Tuesday, June 30, 2015

Wrap Up for June '15

Perhaps there will be a silver lining, for the storm clouds which still threaten Greece. Whatever the eventual outcome, this beautiful country serves as a reminder that solutions don't come easy for any country which delays structural change too long. Their dilemma is the same that many other nations could ultimately face, when supply side constraints and limitations are not promptly dealt with.

Once structural imbalance reaches a certain point, there is no return to the relative simplicity of earlier circumstance. Even so, political factions have too little reason to find compromise while there's time to do so. Perhaps worsening political scenarios partially account for a more civil dialogue between economists in recent years. One senses a shift in focus away from broad interpretations of fiscal and monetary policy, to determine how those differences actually matter.

Some considerations for the organization and (initial) outcomes of domestic summits:  What are the possibilities for new communities in given locations, and are local conditions conducive for long term growth? Before setting down roots, who needs to be consulted and why? How valuable might the opinions of experts be, as compared to the crowd? This article also gives an interesting perspective on expert assistance: http://johnkamau.blogspot.com/2015/05/nairobi-was-built-on-wrong-place.html

It will be quite a relief, when education returns to personalized instruction in challenging settings instead of this. Plenty of Democrats and Republicans probably agree with these sentiments. http://www.alternet.org/education/corporations-profit-standardized-tests

I'm surprised that the U.S. has avoided this trend, at least thus far: http://www.bloomberg.com/news/articles/2015-05-28/worldwide-elderly-crime-rates-increase

Taking a long view of structural stagnation - that of the Middle East Timur Kuran (2004 JEP) http://pubs.aeaweb.org/doi/pdfplus/10.1257/0895330042162421

In 22 of 33 cities, wage growth remains below prerecession level. http://blogs.wsj.com/economics/2015/06/03/here-are-the-u-s-cities-where-wage-growth-has-lagged-job-growth/?mod=WSJBlog

How much will the ACA cost large employers over the next decade?http://www.shrm.org/hrdisciplines/benefits/articles/pages/aca-costs-employers.aspx
Healthcare is not just problematic in terms of consumption expectations, but also the ways which healthcare is expected to be produced. Malaise among medics: Doctors desire vocational purpose

A recent lecture from Amartya Sen: http://www.newstatesman.com/politics/2015/06/amartya-sen-economic-consequences-austerity

This short article is simply a young person's lament of not being able to learn practical things in school. Even though I thought her complaint was quite valid, some of the many comments were brutal. The "do it yourself" conditioning of recent decades, runs deep. When people told her to figure out things on her own, she replied that she had. But that's just the thing. Why, in a time of diverse and complex economies, should it be necessary to do everything oneself?

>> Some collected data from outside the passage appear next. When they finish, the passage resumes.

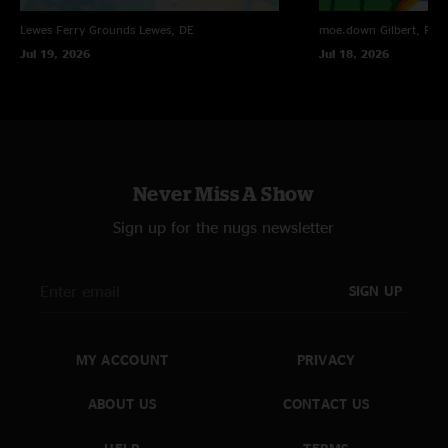
Lewes Ferry Grounds
Lewes, DE
moe.down
Gilbert, PA
Jul 19, 2026
Jul 18, 2026
Never Miss A Show
Sign up for the nugs newsletter
SIGN UP
MY ACCOUNT
PRIVACY
ABOUT US
CONTACT US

Free marketers speak often, of the spontaneous economic coordination which makes life so much easier in the present. There's just one problem - for the time and knowledge one accesses on a daily basis, this spontaneous coordination has practically become non existent. In some respects, the beneficial impact of today's economy is mostly limited to traditional manufacture and tradable goods.

Is it too much to ask for the spontaneous coordination of time based product, as well? Isn't it odd that even though no one is expected to put together their own toaster, people are expected to figure out anything involving time and information on their own? Unless - of course - said activity involves formal schooling, healthcare or the workplace, which is but a fraction of the constant issues which arise in one's daily life. A marketplace for time would preserve economic diversity, so that we don't have to do everything ourselves if we don't want to. The whole point of a truly productive and beneficial economy is to have that choice.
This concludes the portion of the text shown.